Fannie Mae intends to replace traditional force-placed insurance on its loans with policies from a provider of its choosing, a move that could upend big banks' controversial force-placed insurance practices.

"Fannie Mae will soon implement changes to its Lender-Placed Insurance (LPI) requirements to significantly reduce costs to homeowners, taxpayers, and Fannie Mae," the government sponsored enterprise announced in a mortgage servicing news bulletin.

The GSE is asking insurers to offer proposals for force-placing policies on its portfolio. The request for proposals is "structured to ensure that insurance costs are significantly reduced," the GSE said.

The move may mark a significant repudiation of current industry practices, in which lenders generally buy coverage from carrier partners that pay them commissions. Fannie's announcement noted the utility of force-placed insurance but appears to echo complaints that commission payments and other costs unnecessarily inflate the cost of force-placed insurance.
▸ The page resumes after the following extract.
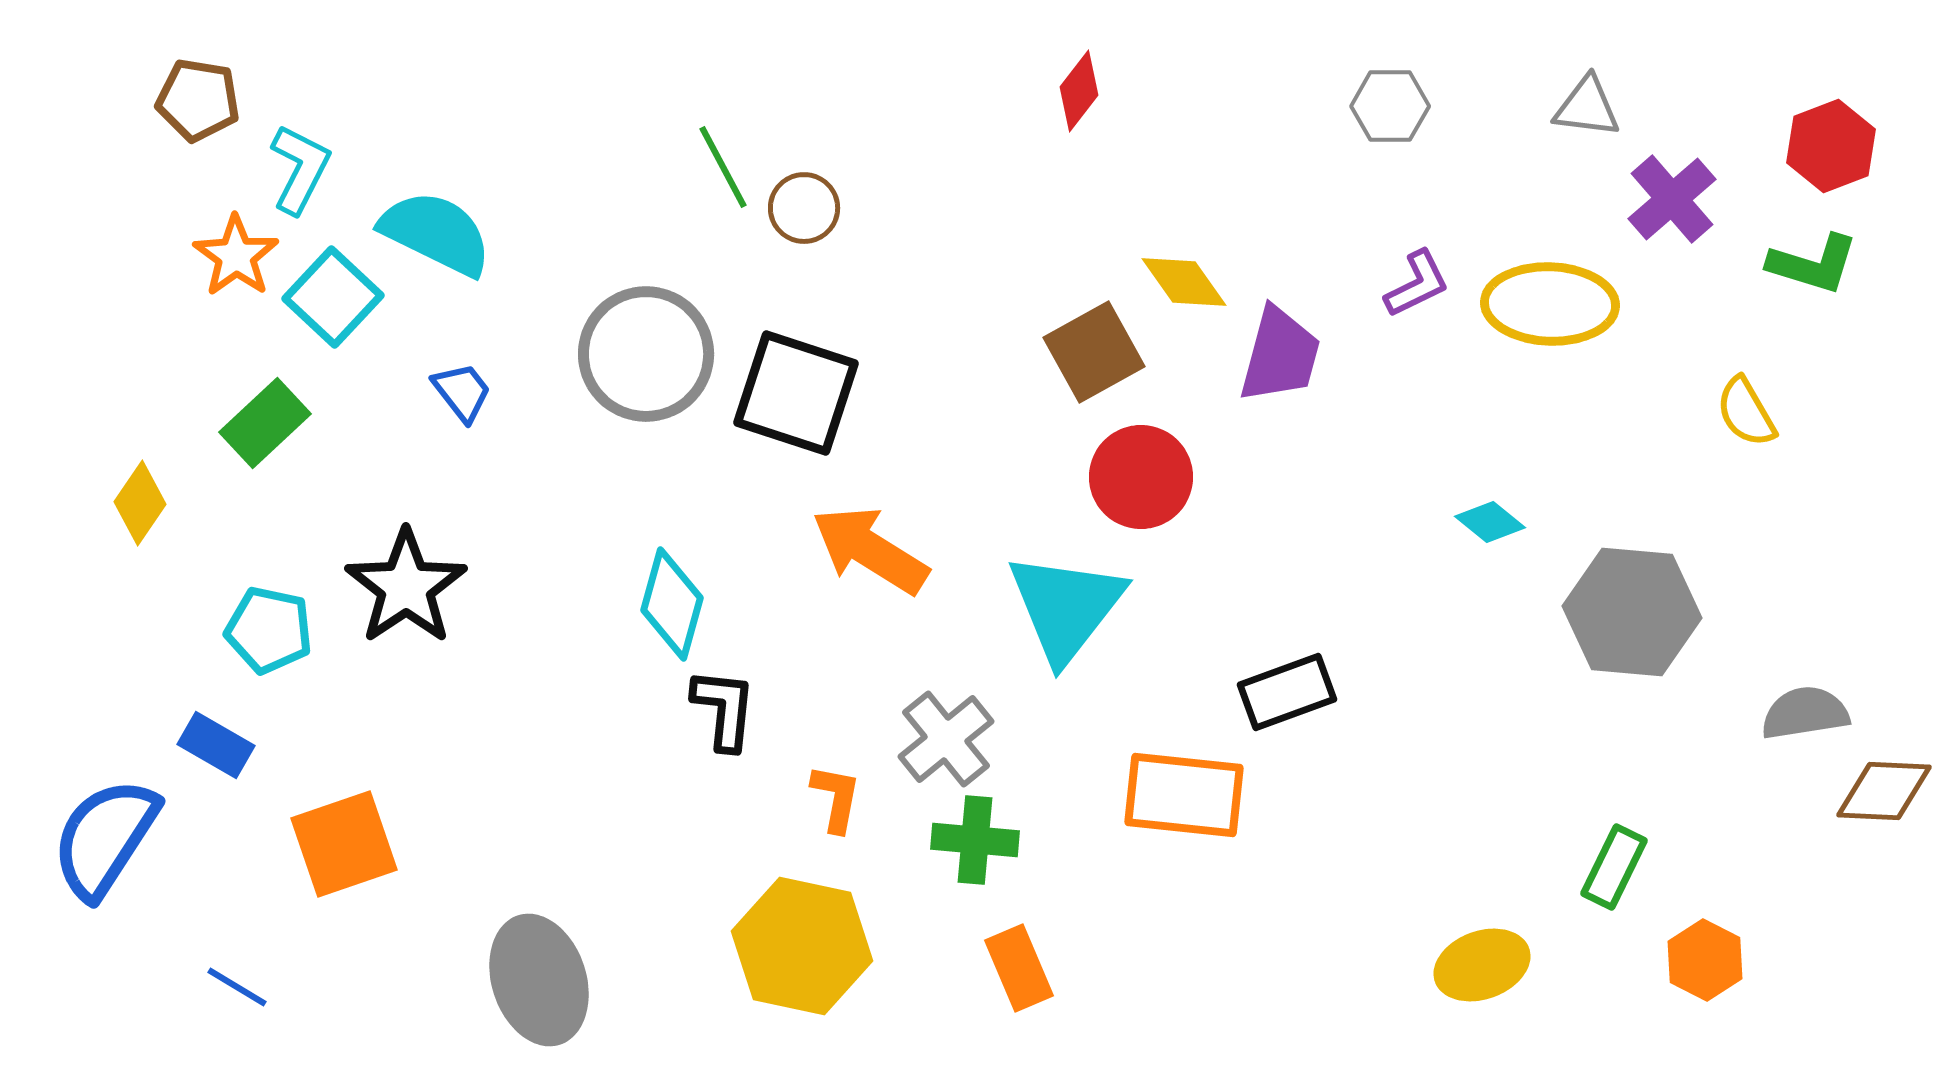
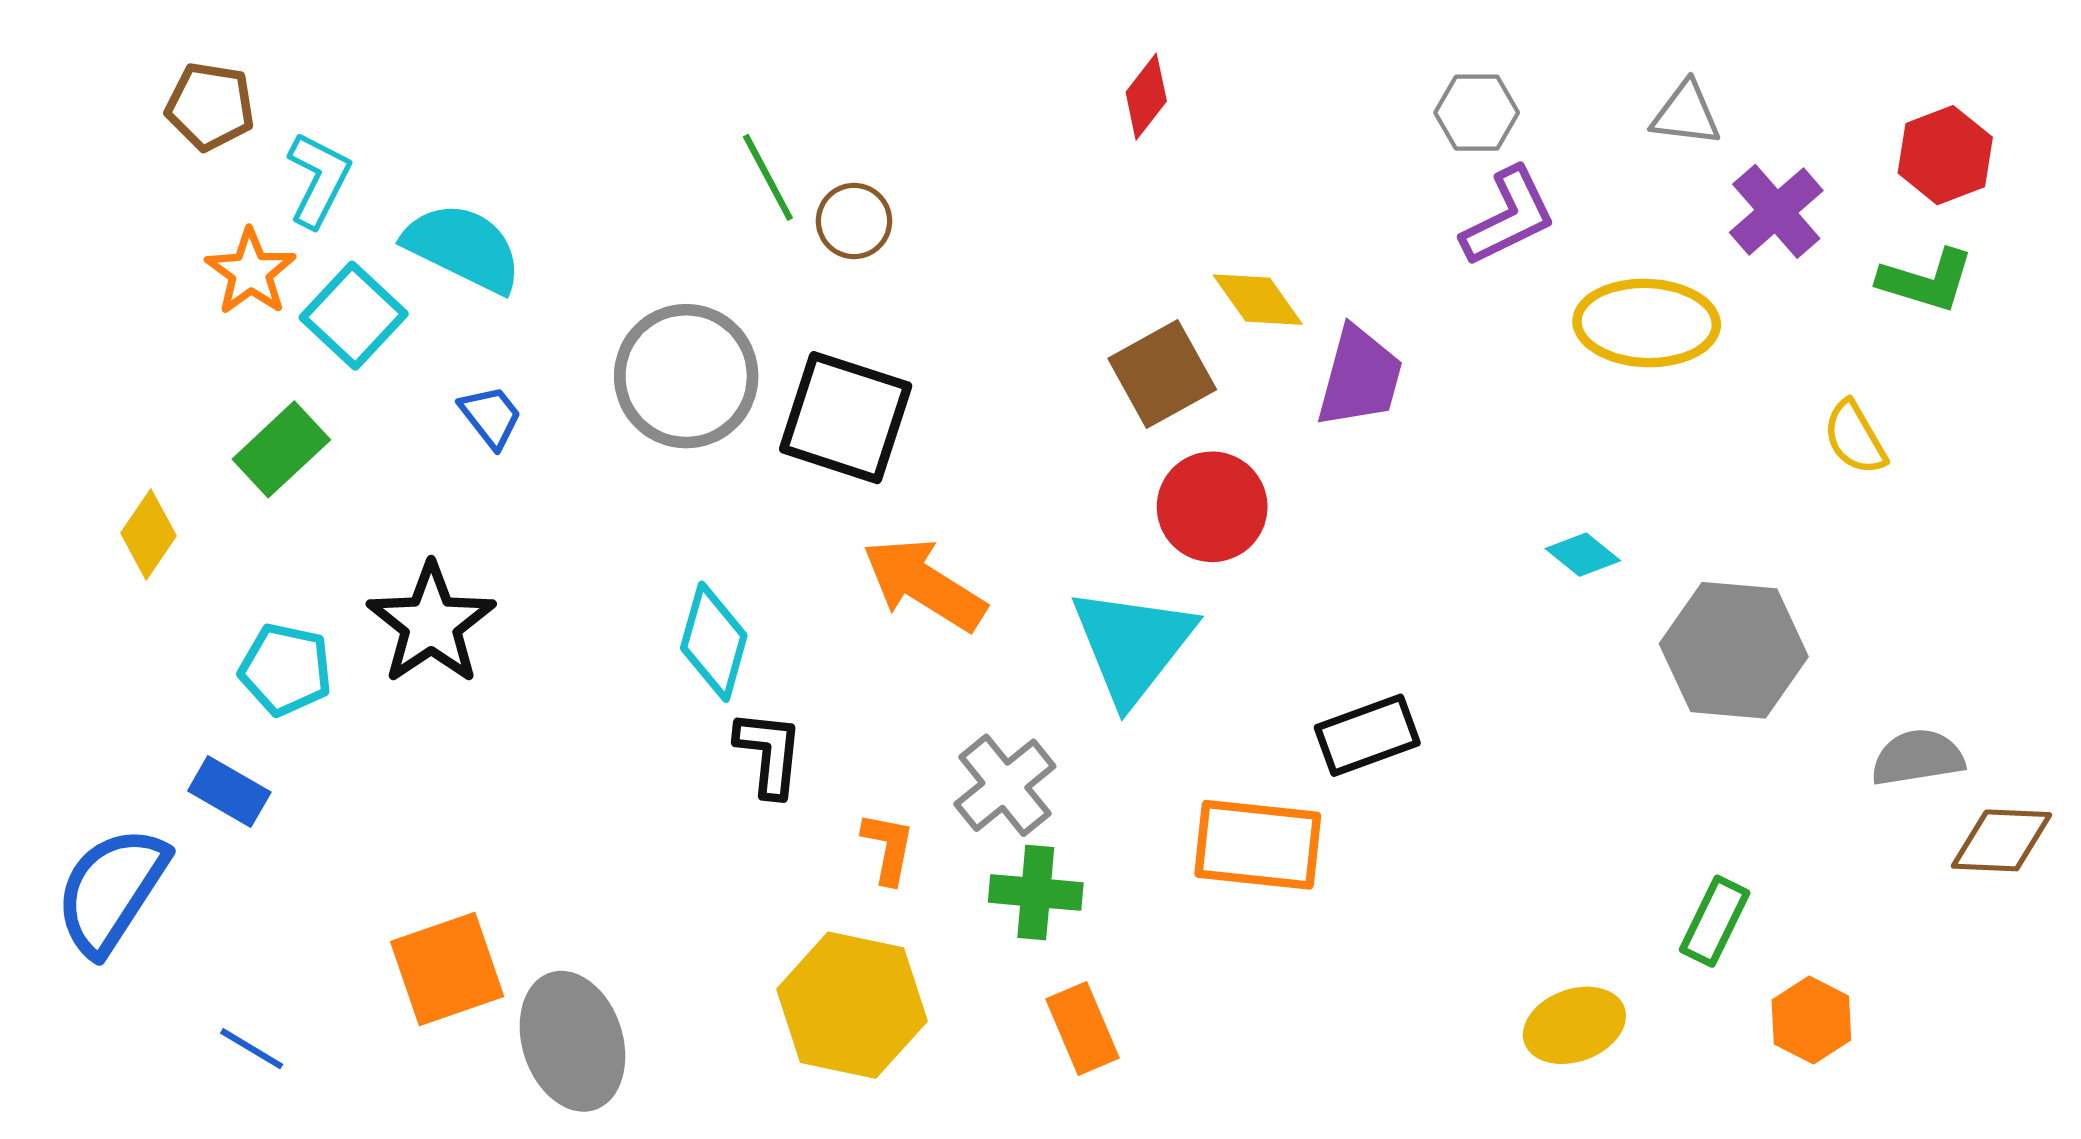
purple L-shape: (1417, 284) -> (1509, 217), moved, size x1.4
orange square: (344, 844) -> (447, 969), moved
The GSE also argued that current industry practices are forcing some borrowers into default and causing Fannie to incur losses as the loans' guarantor. Similar allegations have been made in the past by private mortgage investors, though they lack the contractual authority that Fannie has to dictate changes in servicing practices.

"An expensive LPI policy can often become an obstacle to a delinquent borrower seeking to avoid foreclosure," Fannie's bulletin states. "If the borrower defaults in mortgage loan payments and does not cure, Fannie Mae must reimburse the servicer for LPI premiums. Costs to Fannie Mae ultimately become costs to taxpayers."

Critics of banks' current force-placed insurance programs responded enthusiastically to Fannie's plan.

"This has the potential to really change the market," says Diane Thompson, an attorney for the National Consumer Law Center. "This could have a significant impact on reducing costs to homeowners and Fannie."

Banks' force-placed insurance policies have become increasingly controversial over the last two years. The New York Department of Financial Services is investigating alleged kickbacks paid to banks by insurers, and several of the country's largest banks face force-placed class action suits.

Andrew Wilson, a spokesman for Fannie Mae, declined to say when the request for proposals will be complete. There are currently two major insurers in the market, Assurant Inc and QBE Insurance Group.

Assurant said that it looked forward to participating in the RFP.

"We have spoken with Fannie many times about possible alternatives that are practical to implement for servicers, Fannie and homeowners," a spokeswoman says. "We will continue to discuss the alternatives as the RFP process moves ahead."

Wilson says that Fannie's conservator, the Federal Housing Finance Administration, is well aware of its plans. Fannie will be elaborating on what the changes mean for banks, he says, "in the near future."

"There will be guidance to servicers about when and how to procure lender-placed insurance," he said. "This will be communicated to servicers at the appropriate time."